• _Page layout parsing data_
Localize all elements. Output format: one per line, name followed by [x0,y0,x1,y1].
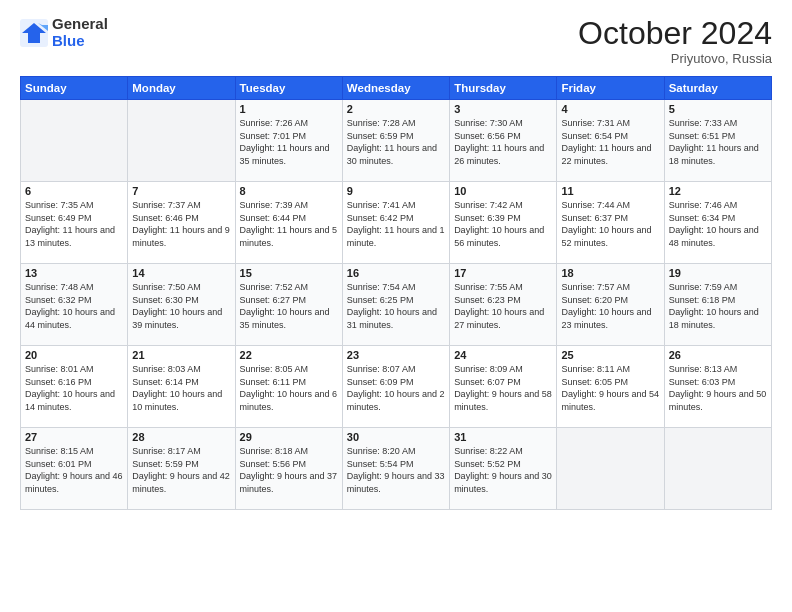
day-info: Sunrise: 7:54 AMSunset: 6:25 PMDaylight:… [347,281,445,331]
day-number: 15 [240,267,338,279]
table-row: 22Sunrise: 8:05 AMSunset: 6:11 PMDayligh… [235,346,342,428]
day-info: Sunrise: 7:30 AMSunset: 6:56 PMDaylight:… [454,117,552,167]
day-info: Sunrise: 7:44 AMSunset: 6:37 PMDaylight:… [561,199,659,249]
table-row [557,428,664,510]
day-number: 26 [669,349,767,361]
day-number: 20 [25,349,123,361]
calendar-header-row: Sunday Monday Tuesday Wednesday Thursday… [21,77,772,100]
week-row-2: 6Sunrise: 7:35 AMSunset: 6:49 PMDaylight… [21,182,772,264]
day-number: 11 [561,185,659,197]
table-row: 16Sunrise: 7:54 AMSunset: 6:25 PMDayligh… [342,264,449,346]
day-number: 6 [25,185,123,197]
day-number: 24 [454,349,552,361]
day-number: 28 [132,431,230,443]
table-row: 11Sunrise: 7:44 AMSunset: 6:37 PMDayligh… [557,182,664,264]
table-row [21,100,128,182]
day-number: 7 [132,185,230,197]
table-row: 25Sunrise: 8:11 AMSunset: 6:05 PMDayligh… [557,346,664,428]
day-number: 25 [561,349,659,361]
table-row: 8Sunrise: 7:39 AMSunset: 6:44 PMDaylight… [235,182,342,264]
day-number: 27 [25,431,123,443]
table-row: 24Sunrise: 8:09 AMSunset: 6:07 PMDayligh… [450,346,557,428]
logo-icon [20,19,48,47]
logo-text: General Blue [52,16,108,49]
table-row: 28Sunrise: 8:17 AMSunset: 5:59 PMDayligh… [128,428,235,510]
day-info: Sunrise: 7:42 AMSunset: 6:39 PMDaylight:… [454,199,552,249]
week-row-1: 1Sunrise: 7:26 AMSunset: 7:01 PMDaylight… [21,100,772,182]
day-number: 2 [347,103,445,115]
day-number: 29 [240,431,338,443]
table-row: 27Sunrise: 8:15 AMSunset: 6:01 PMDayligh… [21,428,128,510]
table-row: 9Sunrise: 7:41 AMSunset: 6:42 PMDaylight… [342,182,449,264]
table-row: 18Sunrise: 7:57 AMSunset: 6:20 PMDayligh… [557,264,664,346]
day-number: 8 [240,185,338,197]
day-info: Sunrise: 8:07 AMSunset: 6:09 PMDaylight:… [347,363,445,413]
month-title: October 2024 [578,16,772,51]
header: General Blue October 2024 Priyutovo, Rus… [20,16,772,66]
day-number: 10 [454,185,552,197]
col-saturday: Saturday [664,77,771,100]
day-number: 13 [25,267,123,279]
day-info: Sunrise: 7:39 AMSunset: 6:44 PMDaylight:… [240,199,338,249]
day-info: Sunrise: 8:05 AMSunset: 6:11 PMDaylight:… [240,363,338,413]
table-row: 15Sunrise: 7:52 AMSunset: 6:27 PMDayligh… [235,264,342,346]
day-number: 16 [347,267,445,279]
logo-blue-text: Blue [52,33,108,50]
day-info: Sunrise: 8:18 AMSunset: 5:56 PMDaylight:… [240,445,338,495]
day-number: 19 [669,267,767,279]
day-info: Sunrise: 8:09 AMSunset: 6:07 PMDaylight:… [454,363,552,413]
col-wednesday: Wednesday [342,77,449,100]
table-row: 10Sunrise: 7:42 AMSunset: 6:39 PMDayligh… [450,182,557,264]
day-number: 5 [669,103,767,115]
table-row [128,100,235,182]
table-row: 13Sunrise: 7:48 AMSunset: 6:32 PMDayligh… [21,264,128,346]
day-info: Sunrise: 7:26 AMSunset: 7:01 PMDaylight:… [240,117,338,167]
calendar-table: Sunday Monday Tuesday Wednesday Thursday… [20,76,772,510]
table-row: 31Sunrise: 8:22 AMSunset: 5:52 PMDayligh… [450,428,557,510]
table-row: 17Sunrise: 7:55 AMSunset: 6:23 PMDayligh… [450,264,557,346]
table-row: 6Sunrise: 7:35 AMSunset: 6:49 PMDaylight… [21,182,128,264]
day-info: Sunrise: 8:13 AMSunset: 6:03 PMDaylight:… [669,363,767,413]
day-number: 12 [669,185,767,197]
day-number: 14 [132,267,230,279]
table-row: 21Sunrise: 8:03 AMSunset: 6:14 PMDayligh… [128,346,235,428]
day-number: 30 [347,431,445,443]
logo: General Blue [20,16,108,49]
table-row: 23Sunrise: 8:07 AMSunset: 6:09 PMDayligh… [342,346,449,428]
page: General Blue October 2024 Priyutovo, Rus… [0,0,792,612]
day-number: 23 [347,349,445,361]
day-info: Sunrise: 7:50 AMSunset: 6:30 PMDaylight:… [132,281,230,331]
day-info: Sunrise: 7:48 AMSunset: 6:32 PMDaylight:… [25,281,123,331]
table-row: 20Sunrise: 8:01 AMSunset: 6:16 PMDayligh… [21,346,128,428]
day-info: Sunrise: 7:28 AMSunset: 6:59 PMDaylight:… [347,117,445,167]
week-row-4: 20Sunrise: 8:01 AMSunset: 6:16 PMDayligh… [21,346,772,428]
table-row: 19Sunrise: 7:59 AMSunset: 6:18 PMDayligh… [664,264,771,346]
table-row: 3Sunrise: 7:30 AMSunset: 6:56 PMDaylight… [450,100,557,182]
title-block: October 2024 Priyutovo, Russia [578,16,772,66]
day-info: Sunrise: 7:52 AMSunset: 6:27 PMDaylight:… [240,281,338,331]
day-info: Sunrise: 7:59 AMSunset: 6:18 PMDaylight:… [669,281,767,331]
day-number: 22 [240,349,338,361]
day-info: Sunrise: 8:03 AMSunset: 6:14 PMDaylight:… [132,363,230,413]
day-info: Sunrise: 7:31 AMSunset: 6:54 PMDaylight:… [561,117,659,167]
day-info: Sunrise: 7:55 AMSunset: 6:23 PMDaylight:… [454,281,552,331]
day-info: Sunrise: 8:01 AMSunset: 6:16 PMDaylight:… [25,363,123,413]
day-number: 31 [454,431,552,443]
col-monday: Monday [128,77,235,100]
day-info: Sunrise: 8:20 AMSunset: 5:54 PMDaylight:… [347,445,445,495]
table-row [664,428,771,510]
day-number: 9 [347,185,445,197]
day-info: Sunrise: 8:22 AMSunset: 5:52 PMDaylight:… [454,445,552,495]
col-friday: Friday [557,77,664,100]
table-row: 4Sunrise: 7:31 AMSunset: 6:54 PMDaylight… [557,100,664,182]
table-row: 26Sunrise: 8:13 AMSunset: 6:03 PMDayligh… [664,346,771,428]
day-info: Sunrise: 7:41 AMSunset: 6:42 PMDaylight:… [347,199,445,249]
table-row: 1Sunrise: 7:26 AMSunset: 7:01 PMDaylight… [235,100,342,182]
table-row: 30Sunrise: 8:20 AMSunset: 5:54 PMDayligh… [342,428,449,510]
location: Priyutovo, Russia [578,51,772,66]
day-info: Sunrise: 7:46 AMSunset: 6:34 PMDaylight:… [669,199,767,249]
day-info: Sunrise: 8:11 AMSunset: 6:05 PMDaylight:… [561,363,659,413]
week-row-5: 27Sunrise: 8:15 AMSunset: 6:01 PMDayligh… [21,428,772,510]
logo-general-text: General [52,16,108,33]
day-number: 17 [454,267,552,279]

• _Work instructions_
Every line above is to be written out unchanged, with the pictures omitted.

• _Result for this exercise_
Localize all elements. Output format: one per line, name followed by [x0,y0,x1,y1].
day-info: Sunrise: 7:54 AMSunset: 6:25 PMDaylight:… [347,281,445,331]
day-number: 15 [240,267,338,279]
table-row: 22Sunrise: 8:05 AMSunset: 6:11 PMDayligh… [235,346,342,428]
day-info: Sunrise: 7:30 AMSunset: 6:56 PMDaylight:… [454,117,552,167]
day-info: Sunrise: 7:44 AMSunset: 6:37 PMDaylight:… [561,199,659,249]
table-row [557,428,664,510]
day-number: 26 [669,349,767,361]
day-number: 20 [25,349,123,361]
calendar-header-row: Sunday Monday Tuesday Wednesday Thursday… [21,77,772,100]
week-row-2: 6Sunrise: 7:35 AMSunset: 6:49 PMDaylight… [21,182,772,264]
day-number: 11 [561,185,659,197]
table-row: 16Sunrise: 7:54 AMSunset: 6:25 PMDayligh… [342,264,449,346]
day-number: 6 [25,185,123,197]
day-number: 24 [454,349,552,361]
day-number: 28 [132,431,230,443]
table-row: 11Sunrise: 7:44 AMSunset: 6:37 PMDayligh… [557,182,664,264]
table-row [21,100,128,182]
day-number: 7 [132,185,230,197]
table-row: 25Sunrise: 8:11 AMSunset: 6:05 PMDayligh… [557,346,664,428]
day-number: 25 [561,349,659,361]
table-row: 8Sunrise: 7:39 AMSunset: 6:44 PMDaylight… [235,182,342,264]
day-number: 27 [25,431,123,443]
table-row: 24Sunrise: 8:09 AMSunset: 6:07 PMDayligh… [450,346,557,428]
logo-icon [20,19,48,47]
logo-text: General Blue [52,16,108,49]
table-row: 28Sunrise: 8:17 AMSunset: 5:59 PMDayligh… [128,428,235,510]
day-info: Sunrise: 7:42 AMSunset: 6:39 PMDaylight:… [454,199,552,249]
week-row-1: 1Sunrise: 7:26 AMSunset: 7:01 PMDaylight… [21,100,772,182]
day-number: 2 [347,103,445,115]
day-number: 29 [240,431,338,443]
table-row: 27Sunrise: 8:15 AMSunset: 6:01 PMDayligh… [21,428,128,510]
table-row: 9Sunrise: 7:41 AMSunset: 6:42 PMDaylight… [342,182,449,264]
table-row: 18Sunrise: 7:57 AMSunset: 6:20 PMDayligh… [557,264,664,346]
day-number: 8 [240,185,338,197]
day-info: Sunrise: 8:07 AMSunset: 6:09 PMDaylight:… [347,363,445,413]
month-title: October 2024 [578,16,772,51]
header: General Blue October 2024 Priyutovo, Rus… [20,16,772,66]
day-number: 10 [454,185,552,197]
col-saturday: Saturday [664,77,771,100]
day-number: 13 [25,267,123,279]
day-info: Sunrise: 7:39 AMSunset: 6:44 PMDaylight:… [240,199,338,249]
day-info: Sunrise: 8:05 AMSunset: 6:11 PMDaylight:… [240,363,338,413]
table-row: 15Sunrise: 7:52 AMSunset: 6:27 PMDayligh… [235,264,342,346]
day-number: 16 [347,267,445,279]
logo-blue-text: Blue [52,33,108,50]
day-info: Sunrise: 8:18 AMSunset: 5:56 PMDaylight:… [240,445,338,495]
day-number: 19 [669,267,767,279]
day-info: Sunrise: 8:09 AMSunset: 6:07 PMDaylight:… [454,363,552,413]
col-wednesday: Wednesday [342,77,449,100]
table-row: 10Sunrise: 7:42 AMSunset: 6:39 PMDayligh… [450,182,557,264]
day-number: 5 [669,103,767,115]
table-row [128,100,235,182]
table-row: 13Sunrise: 7:48 AMSunset: 6:32 PMDayligh… [21,264,128,346]
day-info: Sunrise: 7:26 AMSunset: 7:01 PMDaylight:… [240,117,338,167]
calendar-table: Sunday Monday Tuesday Wednesday Thursday… [20,76,772,510]
table-row: 31Sunrise: 8:22 AMSunset: 5:52 PMDayligh… [450,428,557,510]
table-row: 17Sunrise: 7:55 AMSunset: 6:23 PMDayligh… [450,264,557,346]
table-row: 6Sunrise: 7:35 AMSunset: 6:49 PMDaylight… [21,182,128,264]
day-info: Sunrise: 8:13 AMSunset: 6:03 PMDaylight:… [669,363,767,413]
day-number: 12 [669,185,767,197]
day-number: 14 [132,267,230,279]
table-row: 21Sunrise: 8:03 AMSunset: 6:14 PMDayligh… [128,346,235,428]
day-number: 30 [347,431,445,443]
logo: General Blue [20,16,108,49]
table-row: 23Sunrise: 8:07 AMSunset: 6:09 PMDayligh… [342,346,449,428]
page: General Blue October 2024 Priyutovo, Rus… [0,0,792,612]
day-number: 23 [347,349,445,361]
day-info: Sunrise: 7:50 AMSunset: 6:30 PMDaylight:… [132,281,230,331]
day-info: Sunrise: 7:48 AMSunset: 6:32 PMDaylight:… [25,281,123,331]
table-row: 20Sunrise: 8:01 AMSunset: 6:16 PMDayligh… [21,346,128,428]
day-info: Sunrise: 7:28 AMSunset: 6:59 PMDaylight:… [347,117,445,167]
week-row-4: 20Sunrise: 8:01 AMSunset: 6:16 PMDayligh… [21,346,772,428]
table-row: 19Sunrise: 7:59 AMSunset: 6:18 PMDayligh… [664,264,771,346]
table-row: 3Sunrise: 7:30 AMSunset: 6:56 PMDaylight… [450,100,557,182]
title-block: October 2024 Priyutovo, Russia [578,16,772,66]
day-info: Sunrise: 7:52 AMSunset: 6:27 PMDaylight:… [240,281,338,331]
day-info: Sunrise: 7:59 AMSunset: 6:18 PMDaylight:… [669,281,767,331]
day-number: 22 [240,349,338,361]
day-info: Sunrise: 8:03 AMSunset: 6:14 PMDaylight:… [132,363,230,413]
day-info: Sunrise: 7:31 AMSunset: 6:54 PMDaylight:… [561,117,659,167]
day-info: Sunrise: 7:55 AMSunset: 6:23 PMDaylight:… [454,281,552,331]
day-info: Sunrise: 8:01 AMSunset: 6:16 PMDaylight:… [25,363,123,413]
day-number: 31 [454,431,552,443]
col-monday: Monday [128,77,235,100]
day-info: Sunrise: 8:20 AMSunset: 5:54 PMDaylight:… [347,445,445,495]
table-row [664,428,771,510]
day-number: 9 [347,185,445,197]
day-info: Sunrise: 8:22 AMSunset: 5:52 PMDaylight:… [454,445,552,495]
col-friday: Friday [557,77,664,100]
table-row: 4Sunrise: 7:31 AMSunset: 6:54 PMDaylight… [557,100,664,182]
table-row: 26Sunrise: 8:13 AMSunset: 6:03 PMDayligh… [664,346,771,428]
day-info: Sunrise: 7:41 AMSunset: 6:42 PMDaylight:… [347,199,445,249]
table-row: 1Sunrise: 7:26 AMSunset: 7:01 PMDaylight… [235,100,342,182]
table-row: 30Sunrise: 8:20 AMSunset: 5:54 PMDayligh… [342,428,449,510]
location: Priyutovo, Russia [578,51,772,66]
day-info: Sunrise: 7:46 AMSunset: 6:34 PMDaylight:… [669,199,767,249]
day-info: Sunrise: 8:11 AMSunset: 6:05 PMDaylight:… [561,363,659,413]
week-row-5: 27Sunrise: 8:15 AMSunset: 6:01 PMDayligh… [21,428,772,510]
logo-general-text: General [52,16,108,33]
day-number: 17 [454,267,552,279]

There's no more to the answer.